__What you are asked to do__
What lines of the data include the string "Stali"? Copy them all.

__Materials provided__

▬▬▬

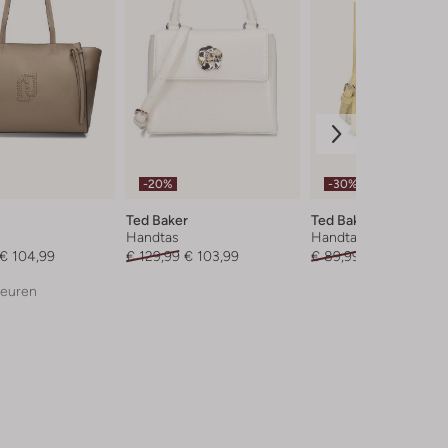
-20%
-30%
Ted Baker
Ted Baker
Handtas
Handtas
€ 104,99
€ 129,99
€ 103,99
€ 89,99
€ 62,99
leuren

▬▬▬

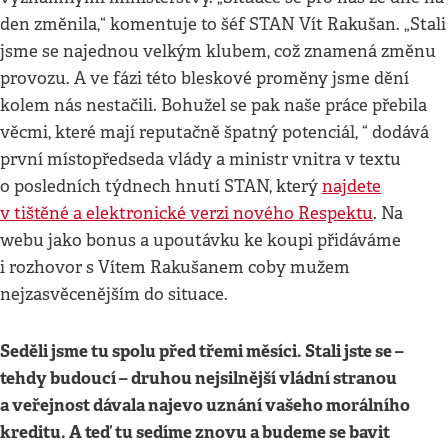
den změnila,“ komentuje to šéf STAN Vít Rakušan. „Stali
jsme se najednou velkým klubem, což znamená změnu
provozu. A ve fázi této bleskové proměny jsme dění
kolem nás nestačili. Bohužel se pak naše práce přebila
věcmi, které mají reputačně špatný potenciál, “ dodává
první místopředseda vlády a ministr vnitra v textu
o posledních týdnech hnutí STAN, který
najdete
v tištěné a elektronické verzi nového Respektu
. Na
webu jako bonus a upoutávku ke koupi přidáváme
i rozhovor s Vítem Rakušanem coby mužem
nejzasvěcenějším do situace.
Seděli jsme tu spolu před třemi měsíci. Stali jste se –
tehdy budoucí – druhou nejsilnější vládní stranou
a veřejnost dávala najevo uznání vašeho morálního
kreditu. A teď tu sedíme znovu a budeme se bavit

▬▬▬

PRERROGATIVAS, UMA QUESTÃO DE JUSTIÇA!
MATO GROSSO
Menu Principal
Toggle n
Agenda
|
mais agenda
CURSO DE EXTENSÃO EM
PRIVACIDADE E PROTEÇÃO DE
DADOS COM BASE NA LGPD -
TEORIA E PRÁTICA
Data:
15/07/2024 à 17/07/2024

▬▬▬

__Exercise answer__
den změnila,“ komentuje to šéf STAN Vít Rakušan. „Stali
Seděli jsme tu spolu před třemi měsíci. Stali jste se –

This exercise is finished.